I second Songsterr and Ultimate Guitar, although a lot of the time the tabs on there can be inaccurate or unfinished, and I see this a lot with Vkei tabs. In those cases, it’s good to find decent playthroughs of whatever songs you want to play.
This channel has some pretty good guitar playthroughs of various Vkei songs.
We also have this.
I write a lot of guitar tabs for my personal projects, and I wrote a few tabs for some Mejibray, Deviloof, and Arlequin songs a while ago, just for fun. I might start doing that again, upload them to Ultimate Guitar, and maybe post them here for anyone who’s interested, and also maybe to get a list of songs that haven’t really been tabbed out yet. I still haven’t found proper tabs for Anata no Tame no Koni Inochi by The GazettE yet, so that might be my next project.
woahhh okay, I do like Nightmare so I’ll def try to keep trying to play their songs and I’ll def try to play buck-tick
Guitarist who plays in 2 bands here!
- Practice, practice, practice
- Make sure you’re learning and playing songs you usually also like and listen to. This helps with motivation and the joy of playing and progressing.
- I personally learned most through Songsterr and live dvds
- Uruha from gazette taught me almost everything I know today
- At the start, tabs felt so overwhelming because, as you yourself said, you can’t really follow the more complex parts.
- Solution to that is to stick with what you can and slowly build up. You don’t need to know every lead-part of a song, focus on rhythm to begin with
- You got this!
I desperately need tabs for 貴方ノ為ノ此ノ命
It’s been driving me nuts for years but I can’t seem to figure it out by ear
Them and the GazettE. I learned a lot of interesting metal and “VK chords” from them.

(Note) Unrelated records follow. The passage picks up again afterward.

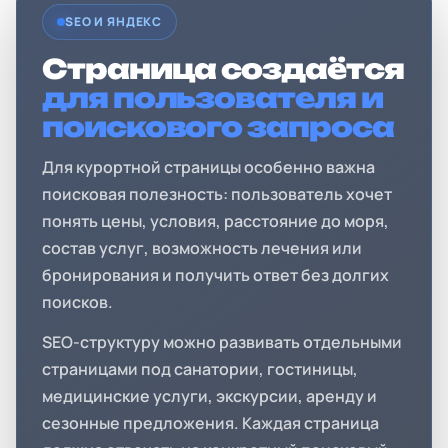
SEO И ЯНДЕКС
Страница создаётся
для пользователя и
поискового запроса
Для курортной страницы особенно важна
поисковая полезность: пользователь хочет
понять цены, условия, расстояние до моря,
состав услуг, возможность лечения или
бронирования и получить ответ без долгих
поисков.
SEO-структуру можно развивать отдельными
страницами под санатории, гостиницы,
медицинские услуги, экскурсии, аренду и
сезонные предложения. Каждая страница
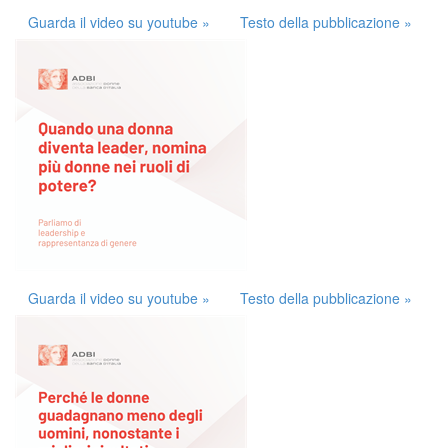
Guarda il video su youtube »
Testo della pubblicazione »
Guarda il video su youtube »
Testo della pubblicazione »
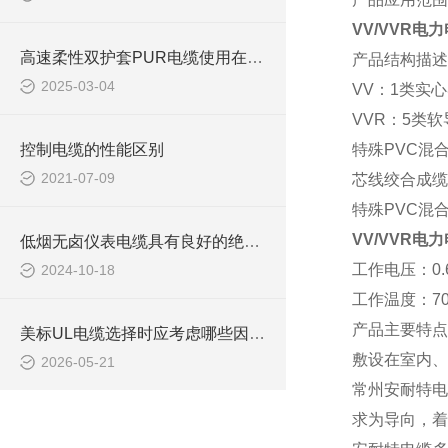
VV/VVR电
高速柔性双护套PUR电缆使用在哪些领域
产品结构描述
2025-03-04
VV：
1类实
VVR：5类软
控制电缆的性能区别
特殊
PVC混
2021-07-09
芯线绞合成缆
特殊
PVC混
VV/VVR电
低烟无卤仪表电缆具有良好的绝缘性能和耐电压性能
工作电压：
0.
2024-10-18
工作温度：
7
产品主要特点
美标UL电缆选择时应考虑哪些因素？
敷设在室内、
2026-05-21
常州安耐特电
求为导向，着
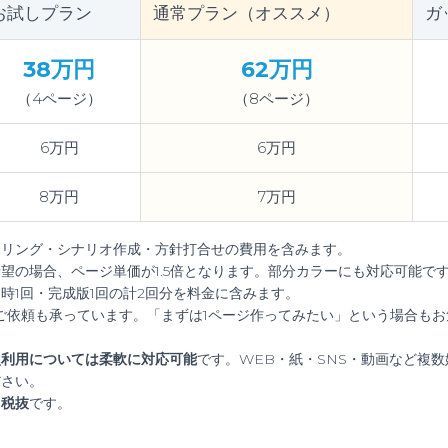
お試しプラン
通常プラン（オススメ）
ガ
38万円
62万円
（4ページ）
（8ページ）
6万円
6万円
8万円
7万円
アリング・シナリオ作成・方針打合せの費用を含みます。
望の場合、ページ単価が1.5倍となります。部分カラーにも対応可能で
時1回・完成版1回の計2回分を料金に含みます。
ご依頼も承っています。「まずは1ページ作ってみたい」という場合もお
次利用については柔軟に対応可能
です。WEB・紙・SNS・動画など複
ださい。
て
税抜
です。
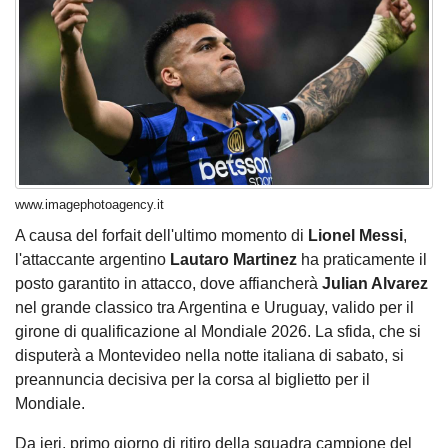
www.imagephotoagency.it
A causa del forfait dell'ultimo momento di
Lionel Messi
,
l'attaccante argentino
Lautaro Martinez
ha praticamente il
posto garantito in attacco, dove affiancherà
Julian Alvarez
nel grande classico tra Argentina e Uruguay, valido per il
girone di qualificazione al Mondiale 2026. La sfida, che si
disputerà a Montevideo nella notte italiana di sabato, si
preannuncia decisiva per la corsa al biglietto per il
Mondiale.
Da ieri, primo giorno di ritiro della squadra campione del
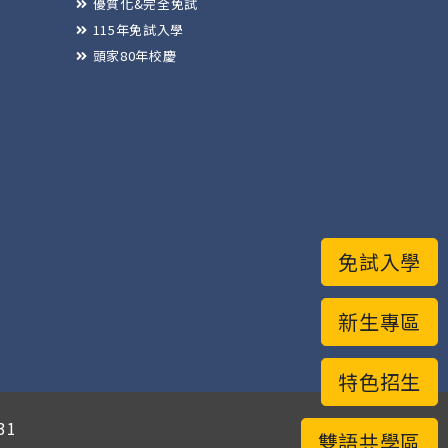
優質化&完全免試
115年免試入學
頭家80年校慶
免試入學
新生專區
特色招生
31
雙語共學區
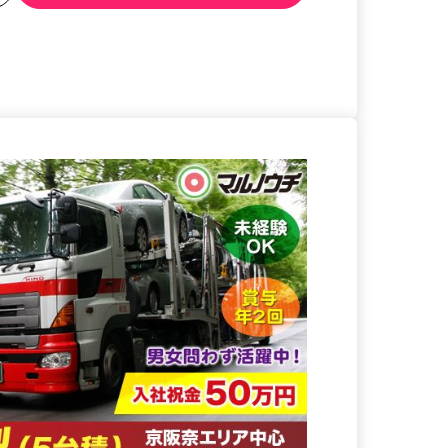
る
詳細を見る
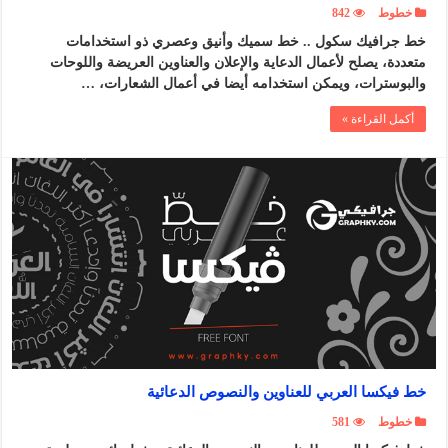
خطوط
842
خط جرافيك سكول .. خط سميك وأنيق وعصري ذو استخدامات
متعددة، يصلح لأعمال الدعاية والإعلان والعناوين العريضة واللوحات
والبوسترات، ويمكن استخدامه أيضا في أعمال الشعارات، …
أكمل القراءة »
خط فيكسا العربي للعناوين والنصوص الدعائية
خطوط
581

THIS. Luke & I learned A LOT from *just* the GazettE alone. Loads of hours going over inverted chords, tri-tone panic chords, and guitar cabs/heads/effects/tones.
idk how I missed this
Honestly, pick a band whose guitar work you REALLY love (for me, JDA, the GazettE, girugamesh), and start working toward some of your favorite songs.
PRACTICE.
I’ve fallen out of practice because I’ve been busy with life and projects, but I cant stress this enough. Expect to suck for a while. Try to learn songs whole, not just the riffs or solos.

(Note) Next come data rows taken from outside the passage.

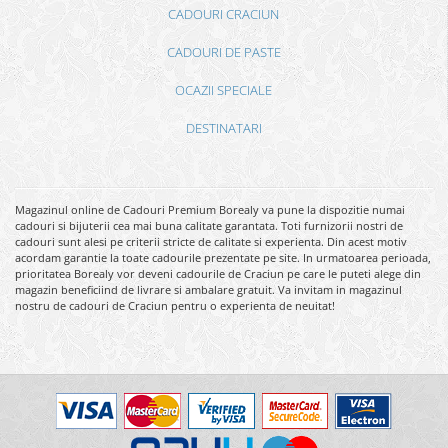
CADOURI CRACIUN
CADOURI DE PASTE
OCAZII SPECIALE
DESTINATARI
Magazinul online de Cadouri Premium Borealy va pune la dispozitie numai
cadouri si bijuterii cea mai buna calitate garantata. Toti furnizorii nostri de
cadouri sunt alesi pe criterii stricte de calitate si experienta. Din acest motiv
acordam garantie la toate cadourile prezentate pe site. In urmatoarea perioada,
prioritatea Borealy vor deveni cadourile de Craciun pe care le puteti alege din
magazin beneficiind de livrare si ambalare gratuit. Va invitam in magazinul
nostru de cadouri de Craciun pentru o experienta de neuitat!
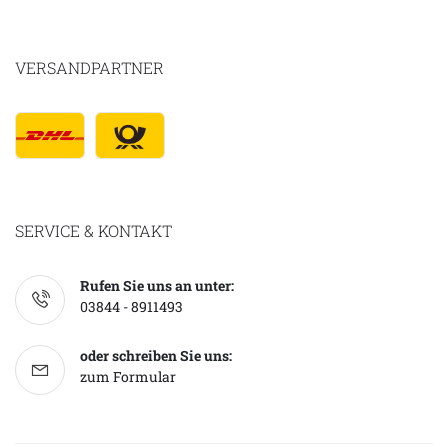
VERSANDPARTNER
SERVICE & KONTAKT
Rufen Sie uns an unter:
03844 - 8911493
oder schreiben Sie uns:
zum Formular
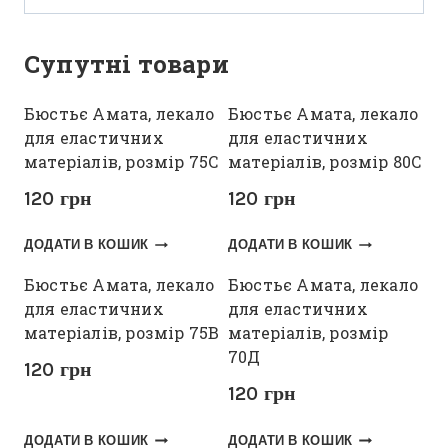
Супутні товари
Бюстьє Амата, лекало
Бюстьє Амата, лекало
для еластичних
для еластичних
матеріалів, розмір 75С
матеріалів, розмір 80С
120
грн
120
грн
ДОДАТИ В КОШИК
ДОДАТИ В КОШИК
Бюстьє Амата, лекало
Бюстьє Амата, лекало
для еластичних
для еластичних
матеріалів, розмір 75В
матеріалів, розмір
70Д
120
грн
120
грн
ДОДАТИ В КОШИК
ДОДАТИ В КОШИК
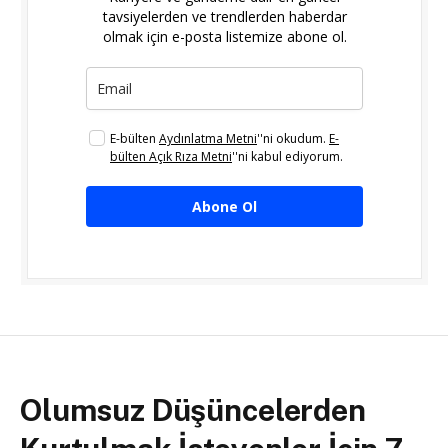
tavsiyelerden ve trendlerden haberdar
olmak için e-posta listemize abone ol.
E-bülten
Aydınlatma Metni
''ni okudum.
E-
bülten Açık Rıza Metni
''ni kabul ediyorum.
Abone Ol
Olumsuz Düşüncelerden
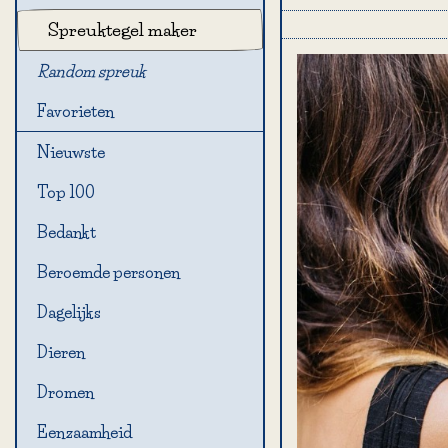
Spreuktegel maker
Random spreuk
Favorieten
Nieuwste
Top 100
Bedankt
Beroemde personen
Dagelijks
Dieren
Dromen
Eenzaamheid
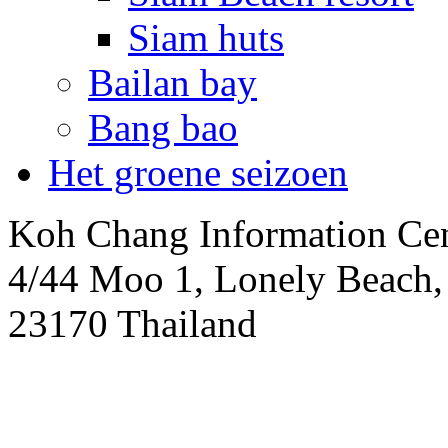
Siam huts
Bailan bay
Bang bao
Het groene seizoen
Koh Chang Information Ce
4/44 Moo 1, Lonely Beach
23170 Thailand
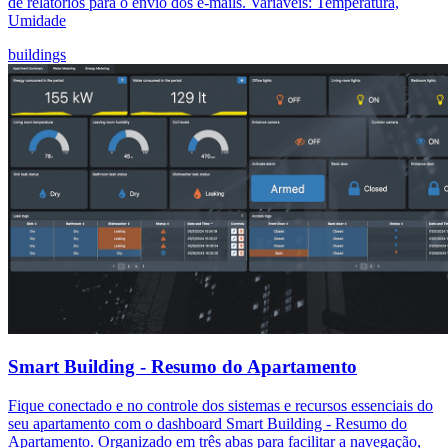
de relatórios para o envio dos e-mails. Variáveis: Temperatura,
Umidade
buildings
Smart Building - Resumo do Apartamento
Fique conectado e no controle dos sistemas e recursos essenciais do
seu apartamento com o dashboard Smart Building - Resumo do
Apartamento. Organizado em três abas para facilitar a navegação,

I recommend JustinGuitar to solidify the basics and learn some music theory. You’ll need a slight baseline of workable theory to start with vkei and JRock. (mostly scales and triads. You can build knowledge of the fretboard with those alone.) Once you listen to more music, you’ll start noticing patterns, chords and scale usage across songs.
For example, the Royal Road Progression is EVERYWHERE in Japanese music. IV - V - iii - i. https://m.youtube.com/watch?v=6aezSL_GvZA Once you hear it, you can’t unhear it. There’s a lot of jazz chords and progressions off in there too, like 7th chords. But, there’s a lot of easy songs that just use the Pentatonic/Blues scale, too.
Build a compendium of songs and make it the bulk your practice session. Don’t be afraid to switch out a song if it’s too hard. I’ve had songs I was absolutely stale hot dog water at for a month. I go and practice another song that’s difficult in a different way, and suddenly that original song is easy!
If you ever need suggestions, there are some honestly cool and knowledgeable people on this forum (myself included) that’d love to help.